Posted on 12 May 2020

Chris Hock visits a regenerative farming project that might change the face of the Karoo.

‘South Africa is reputedly the second-most fenced place on Earth (after Texas), partly due to historic government grants aimed at reducing farm labour’. Image: Alamy/Gallo Images.

Driving north from Cape Town, the air gets brighter and warmer and cleaner as I climb out of the Boland onto the high, dry country of the Karoo. In Beaufort West I meet with Bool Smuts, CEO of the Landmark Foundation and guiding spirit of its ‘shepherding back biodiversity’ project. We drive north off the N1 and onto a dirt road which dips through dry rivulets every few kilometres. Up on a plateau, we enter the five adjoining farms on which Bool is taking down fences and replacing them with shepherds.

Herded grazing and night kraals are the two pillars of regenerative agriculture. Grasslands evolved this way over the eons – with short intense impact from grazing and long recovery periods – and Bool wants to show it’s still the best pattern.
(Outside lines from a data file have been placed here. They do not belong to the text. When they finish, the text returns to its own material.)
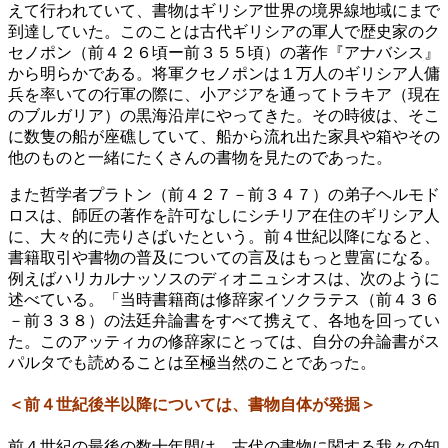
えて行われていて、書物はギリシア世界の境界線地域にまで
到達していた。このことは古代ギリシアの軍人で歴史家のク
セノポン（前４２６頃ー前３５５頃）の著作『アナバシス』
から明らかである。将軍クセノポンは１万人のギリシア人傭
兵を率いての行軍の際に、小アジアを通ってトラキア（現在
のブルガリア）の黒海沿岸にやってきた。その時彼は、そこ
に数隻の船が座礁していて、船から流れ出た家具や箱やその
他のものと一緒にたくさんの書物を見たのであった。
また哲学者プラトン（前４２７－前３４７）の弟子ヘルモド
ロスは、師匠の著作を許可なしにシチリア在住のギリシア人
に、大々的に売りさばいたという。前４世紀以降になると、
書籍取引や書物の普及についての言及はもっと豊富になる。
例えばハリカルナッソスのディオニュシオスは、次のように
述べている。「当時書籍商は修辞家イソクラテス（前４３６
－前３３８）の法廷弁論書をすべて携えて、各地を回ってい
た。このアッティカの修辞家にとっては、自分の弁論書がス
パルタでも読めることは至極当然のことであった。
＜前４世紀後半以降については、書物自体が発掘＞
前４世紀の最後の数十年間は、古代の書物に関する我々の知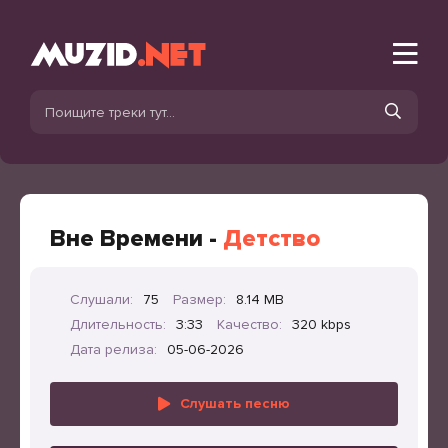
Вне Времени -
Детство
Слушали:
75
Размер:
8.14 MB
Длительность:
3:33
Качество:
320 kbps
Дата релиза:
05-06-2026
Слушать песню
He aims to sustainably double the farm’s traditional stocking rate. Early results (four years in) are encouraging – they’ve survived three years of savage drought without having to buy in fodder.

Taking down fences is controversial because predators cause costly losses. Sheep farmers manage predation risk with lots of fencing, hunting, poison and setting gin traps (typically 100 per farm, catching 10 times more by-catch than jackals) – and still they lose 10% of their sheep every year. Bool’s success in eliminating predation by shepherding is challenging evidence which clashes with long-held beliefs among fellow farmers.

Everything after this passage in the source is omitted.